Thursday, August 29, 2013

A Day in the Life of a Mom of Four

I was asked by a friend and mentor to record what a "typical" day in my life looks like.  I first laughed, and then realized she was serious.  "You don't want to know."  That's what I was thinking.  But I acted like a respectable person that has it all together and said I would be happy to.
So, I started looking at my calendar to see which day would be "typical." And then I realized that typical doesn't exist at the McKeown house.  So, here's a day.  It's not typical.  It's just a day.  A crazy day, which IS typical.
So, I hope you've read "If you give a moose a muffin", or "a pig a pancake", or whatever.... because that's what this blog post will souund like.  In fact, I've written about that before.  I think the beginning of my next Day in the Life post will begin with "5:30, take Adderall."  But for now, it doesn't.... so hang on for the ride.
My day started at 2:15.  In the morning.  Okay, I didn't really start my day then, but that's the first time after midnight the night before, that I had something to do.  Maebry wakes up, crying.  I change her diaper and fix a bottle.

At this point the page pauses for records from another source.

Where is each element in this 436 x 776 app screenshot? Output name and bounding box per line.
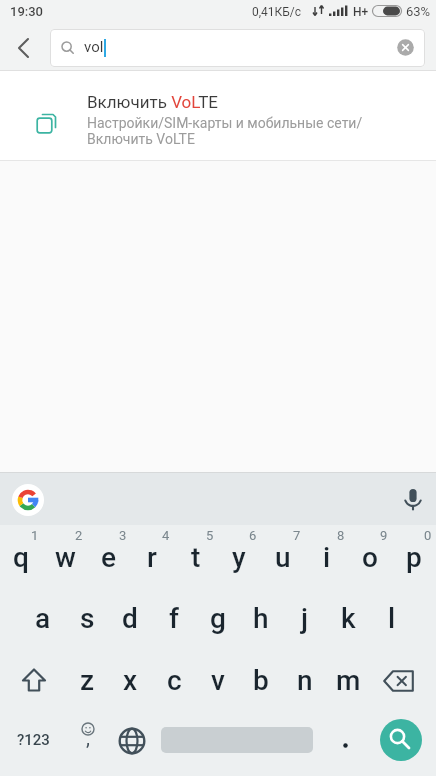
button[interactable]: l [0,525,44,569]
button[interactable]: q [0,525,44,569]
button[interactable]: e [0,525,44,569]
staticText: , [86,726,90,749]
staticText: 5 [206,528,214,543]
button[interactable]: v [0,525,44,569]
button[interactable]: k [0,525,44,569]
staticText: e [101,541,117,574]
staticText: vol [84,38,104,56]
staticText: a [35,602,51,635]
button[interactable]: u [0,525,44,569]
staticText: 6 [249,528,257,543]
staticText: w [55,541,76,574]
staticText: Настройки/SIM-карты и мобильные сети/ Вк… [87,115,363,147]
staticText: o [362,541,378,574]
staticText: m [336,664,361,697]
staticText: 4 [162,528,170,543]
button[interactable]: c [0,525,44,569]
button[interactable] [397,39,414,56]
staticText: j [301,602,309,635]
staticText: v [211,664,225,697]
button[interactable] [380,719,422,761]
button[interactable]: o [0,525,44,569]
button[interactable]: z [0,525,44,569]
staticText: p [406,541,422,574]
button[interactable]: vol [50,29,425,67]
button[interactable]: j [0,525,44,569]
staticText: l [388,602,396,635]
button[interactable]: b [0,525,44,569]
staticText: t [191,541,201,574]
button[interactable]: r [0,525,44,569]
staticText: 19:30 [10,4,44,19]
button[interactable]: m [0,525,44,569]
staticText: 9 [380,528,388,543]
staticText: q [13,541,29,574]
staticText: n [297,664,313,697]
button[interactable]: Включить VoLTE [0,71,436,161]
button[interactable] [337,732,354,749]
button[interactable]: y [0,525,44,569]
staticText: 63% [406,4,431,19]
staticText: ?123 [17,731,50,749]
button[interactable] [14,38,34,58]
button[interactable]: f [0,525,44,569]
staticText: k [341,602,356,635]
button[interactable]: , [65,718,109,762]
staticText: z [80,664,95,697]
staticText: y [232,541,246,574]
button[interactable]: a [0,525,44,569]
staticText: 3 [119,528,127,543]
button[interactable] [118,727,146,755]
staticText: g [210,602,226,635]
staticText: 0,41КБ/с [252,5,302,19]
button[interactable]: p [0,525,44,569]
staticText: h [253,602,269,635]
staticText: u [275,541,291,574]
staticText: d [122,602,138,635]
button[interactable]: g [0,525,44,569]
staticText: s [80,602,95,635]
staticText: c [167,664,182,697]
staticText: 1 [31,528,39,543]
button[interactable] [401,488,425,514]
staticText: 0 [424,528,432,543]
staticText: 2 [75,528,83,543]
staticText: i [323,541,331,574]
staticText: Включить VoLTE [87,92,218,112]
staticText: b [253,664,269,697]
button[interactable]: n [0,525,44,569]
staticText: r [147,541,157,574]
button[interactable] [20,668,48,694]
button[interactable] [12,484,44,516]
button[interactable]: w [0,525,44,569]
button[interactable]: s [0,525,44,569]
button[interactable] [383,670,415,693]
button[interactable]: t [0,525,44,569]
button[interactable]: x [0,525,44,569]
staticText: 7 [293,528,301,543]
button[interactable]: ?123 [0,525,56,569]
button[interactable]: d [0,525,44,569]
staticText: x [123,664,138,697]
button[interactable]: i [0,525,44,569]
staticText: f [169,602,179,635]
button[interactable]: h [0,525,44,569]
staticText: H+ [353,5,369,19]
staticText: 8 [337,528,345,543]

 She sleeps through most of it and only takes a couple of ounces.  I tuck her back in bed at 2:40 and flop back in my bed.  Which is now cold.  I flop around and get warm again.  Then she cries.  Again.  I get up and feed her the rest of the bottle (because I left it on the couch.... where I was sitting... because they magically get to the sink somehow in the morning *read-Jason picks up after me*.   I tuck her in, again, and climb back in bed.  It's now around 3:30.
5:27- footsteps.... in the room above me.  Running footsteps.  The kids are awake.  WHY!?
5:30- Bible study and prayer time for me (the only time that's quiet in my day.... at least it's USUALLY quiet.... today it sounds like I'm reading my Bible at a Rodeo.

5:50- kiss hubby goodbye and hang on his leg, begging him not to leave me with these crazy kids all day
6:00- Start laundry.... before you get all "you're supermom" and junk, this is a load of laundry that's been sitting, wet, in my washing machine since yesterday.  It now stinks and I have to wash it again.  On hot.  With vinegar.
6:05-Wake Maebry, change her diaper and feed her a bottle (I HATE waking a sleeping baby, but it's the only way she'll get fed before 8:00, realistically).
6:15- Big kids descend.  And fix breakfast for themselves (which means they opened about 10 packages of pop tarts and actually ate about 1.5, leaving the rest of them in crumbles around the house).  I do usually prepare some sort of breakfast for them, but the timing of Maebry's bottle this morning didn't allow.
While they eat and I feed Maebry, we practice our memory verse for the week.  This week's verse is Colossians 3:12.  "Clothe yourselves in compassion, kindness, humility, gentleness and patience."
6:30-7:10- I remind the children 3,256 times  to brush their teeth, put on their clothes, make their beds, find put on their shoes, etc.  We do hair (this takes forever with all girls).  I prepare snacks and pack them.  This is where I would normally pack their lunches, but they decided to buy lunch today.  HOORAY!
7:10 Bible time and prayer before school.  I try to incorporate our memory verse into our thoughts for the day.  Today, we talked about kindness.  The thought for the day is that you might regret being rude, obnoxious, snobby, standoffish, etc, but you'll never regret being kind.  Find someone that is left out, kinda strange, new to school, lonely and practice your kindness on them.  (stolen from a blog).
We pray for self control, and that God will show us how to be kind to those around us.
7:20- load up for carpool

I also during this time, clean up massive amounts of spit up from Maebry, her carseat, the floor, the van.... pretty much everywhere between the nursery and the car..... after she pukes, exorcist style, when I buckle her in.  And by clean up, I mean that I throw a towel on the floor and scoot it down the hall while I'm loading Maebry in the car... and I stuff a blanket down next to her to hopefully soak up some of the vomit.  (it doesn't).... because we're going to be late for school if I get her out, change her clothes and clean up her carseat.
This is also the point which I pray to delight in my children.  Not because of the spit up, but because of the shouting (happy shouts, but loud voices nonetheless), knots in shoelaces, backpack won't zip, where are my library books, stuff that only comes up when we are walking out the door.
7:40- This is when I actually DID  clean up the carseat, baby and floor.
7:45- Wash bottles, unload/load dishwasher, clean up breakfast dishes
8:00- Play babies with Julianne and listen to her "read" me a Tinkerbell book.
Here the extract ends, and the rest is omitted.